__What you should do__:
Every entry must be transcribed exactly as written.

__Task input__:
★ ★ ★

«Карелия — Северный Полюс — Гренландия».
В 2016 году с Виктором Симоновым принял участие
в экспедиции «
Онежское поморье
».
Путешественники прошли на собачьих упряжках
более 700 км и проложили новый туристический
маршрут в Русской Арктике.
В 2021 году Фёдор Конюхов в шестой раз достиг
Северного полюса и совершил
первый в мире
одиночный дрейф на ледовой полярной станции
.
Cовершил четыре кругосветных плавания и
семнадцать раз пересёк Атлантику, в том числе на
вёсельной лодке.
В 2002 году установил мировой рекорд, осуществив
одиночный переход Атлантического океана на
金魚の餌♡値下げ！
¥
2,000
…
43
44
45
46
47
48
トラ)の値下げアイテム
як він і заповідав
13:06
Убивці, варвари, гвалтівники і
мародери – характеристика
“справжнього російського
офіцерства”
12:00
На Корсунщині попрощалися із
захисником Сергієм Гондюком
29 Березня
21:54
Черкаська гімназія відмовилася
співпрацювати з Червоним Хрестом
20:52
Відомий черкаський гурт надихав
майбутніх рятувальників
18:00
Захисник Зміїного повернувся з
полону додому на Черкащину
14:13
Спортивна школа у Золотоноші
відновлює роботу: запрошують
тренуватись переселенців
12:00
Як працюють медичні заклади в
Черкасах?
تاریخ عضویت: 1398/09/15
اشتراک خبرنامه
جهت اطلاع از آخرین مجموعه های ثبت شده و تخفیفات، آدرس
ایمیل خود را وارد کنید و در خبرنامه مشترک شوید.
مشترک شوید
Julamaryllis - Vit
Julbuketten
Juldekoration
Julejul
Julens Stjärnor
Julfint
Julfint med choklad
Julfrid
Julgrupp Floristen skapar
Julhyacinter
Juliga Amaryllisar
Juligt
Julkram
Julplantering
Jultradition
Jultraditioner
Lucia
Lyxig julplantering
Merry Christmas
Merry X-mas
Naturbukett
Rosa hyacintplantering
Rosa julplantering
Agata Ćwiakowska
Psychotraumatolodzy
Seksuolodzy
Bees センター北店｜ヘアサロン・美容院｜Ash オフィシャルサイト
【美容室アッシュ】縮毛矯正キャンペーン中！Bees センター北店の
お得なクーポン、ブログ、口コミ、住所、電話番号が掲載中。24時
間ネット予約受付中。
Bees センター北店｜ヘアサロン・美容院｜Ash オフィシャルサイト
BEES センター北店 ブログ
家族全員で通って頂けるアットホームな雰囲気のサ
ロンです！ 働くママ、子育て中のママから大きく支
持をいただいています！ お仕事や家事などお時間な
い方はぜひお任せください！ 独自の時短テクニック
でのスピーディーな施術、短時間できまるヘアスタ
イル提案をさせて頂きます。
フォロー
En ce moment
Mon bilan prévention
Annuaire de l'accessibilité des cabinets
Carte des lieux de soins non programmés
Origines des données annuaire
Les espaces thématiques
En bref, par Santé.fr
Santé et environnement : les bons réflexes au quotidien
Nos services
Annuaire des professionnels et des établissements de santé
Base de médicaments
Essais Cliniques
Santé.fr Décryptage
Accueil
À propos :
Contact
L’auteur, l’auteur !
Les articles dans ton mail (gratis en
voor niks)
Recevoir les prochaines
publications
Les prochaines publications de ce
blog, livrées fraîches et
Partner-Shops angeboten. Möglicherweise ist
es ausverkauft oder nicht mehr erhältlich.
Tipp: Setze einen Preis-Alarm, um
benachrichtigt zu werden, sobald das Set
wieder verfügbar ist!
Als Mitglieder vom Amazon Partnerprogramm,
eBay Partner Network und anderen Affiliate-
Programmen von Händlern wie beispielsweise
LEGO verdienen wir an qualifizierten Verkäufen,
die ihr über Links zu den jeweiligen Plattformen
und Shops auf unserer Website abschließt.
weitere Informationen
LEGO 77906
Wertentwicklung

★ ★ ★

__Finished task__:
«Карелия — Северный Полюс — Гренландия».
В 2016 году с Виктором Симоновым принял участие
в экспедиции «
Онежское поморье
».
Путешественники прошли на собачьих упряжках
более 700 км и проложили новый туристический
маршрут в Русской Арктике.
В 2021 году Фёдор Конюхов в шестой раз достиг
Северного полюса и совершил
первый в мире
одиночный дрейф на ледовой полярной станции
.
Cовершил четыре кругосветных плавания и
семнадцать раз пересёк Атлантику, в том числе на
вёсельной лодке.
В 2002 году установил мировой рекорд, осуществив
одиночный переход Атлантического океана на
金魚の餌♡値下げ！
¥
2,000
…
43
44
45
46
47
48
トラ)の値下げアイテム
як він і заповідав
13:06
Убивці, варвари, гвалтівники і
мародери – характеристика
“справжнього російського
офіцерства”
12:00
На Корсунщині попрощалися із
захисником Сергієм Гондюком
29 Березня
21:54
Черкаська гімназія відмовилася
співпрацювати з Червоним Хрестом
20:52
Відомий черкаський гурт надихав
майбутніх рятувальників
18:00
Захисник Зміїного повернувся з
полону додому на Черкащину
14:13
Спортивна школа у Золотоноші
відновлює роботу: запрошують
тренуватись переселенців
12:00
Як працюють медичні заклади в
Черкасах?
تاریخ عضویت: 1398/09/15
اشتراک خبرنامه
جهت اطلاع از آخرین مجموعه های ثبت شده و تخفیفات، آدرس
ایمیل خود را وارد کنید و در خبرنامه مشترک شوید.
مشترک شوید
Julamaryllis - Vit
Julbuketten
Juldekoration
Julejul
Julens Stjärnor
Julfint
Julfint med choklad
Julfrid
Julgrupp Floristen skapar
Julhyacinter
Juliga Amaryllisar
Juligt
Julkram
Julplantering
Jultradition
Jultraditioner
Lucia
Lyxig julplantering
Merry Christmas
Merry X-mas
Naturbukett
Rosa hyacintplantering
Rosa julplantering
Agata Ćwiakowska
Psychotraumatolodzy
Seksuolodzy
Bees センター北店｜ヘアサロン・美容院｜Ash オフィシャルサイト
【美容室アッシュ】縮毛矯正キャンペーン中！Bees センター北店の
お得なクーポン、ブログ、口コミ、住所、電話番号が掲載中。24時
間ネット予約受付中。
Bees センター北店｜ヘアサロン・美容院｜Ash オフィシャルサイト
BEES センター北店 ブログ
家族全員で通って頂けるアットホームな雰囲気のサ
ロンです！ 働くママ、子育て中のママから大きく支
持をいただいています！ お仕事や家事などお時間な
い方はぜひお任せください！ 独自の時短テクニック
でのスピーディーな施術、短時間できまるヘアスタ
イル提案をさせて頂きます。
フォロー
En ce moment
Mon bilan prévention
Annuaire de l'accessibilité des cabinets
Carte des lieux de soins non programmés
Origines des données annuaire
Les espaces thématiques
En bref, par Santé.fr
Santé et environnement : les bons réflexes au quotidien
Nos services
Annuaire des professionnels et des établissements de santé
Base de médicaments
Essais Cliniques
Santé.fr Décryptage
Accueil
À propos :
Contact
L’auteur, l’auteur !
Les articles dans ton mail (gratis en
voor niks)
Recevoir les prochaines
publications
Les prochaines publications de ce
blog, livrées fraîches et
Partner-Shops angeboten. Möglicherweise ist
es ausverkauft oder nicht mehr erhältlich.
Tipp: Setze einen Preis-Alarm, um
benachrichtigt zu werden, sobald das Set
wieder verfügbar ist!
Als Mitglieder vom Amazon Partnerprogramm,
eBay Partner Network und anderen Affiliate-
Programmen von Händlern wie beispielsweise
LEGO verdienen wir an qualifizierten Verkäufen,
die ihr über Links zu den jeweiligen Plattformen
und Shops auf unserer Website abschließt.
weitere Informationen
LEGO 77906
Wertentwicklung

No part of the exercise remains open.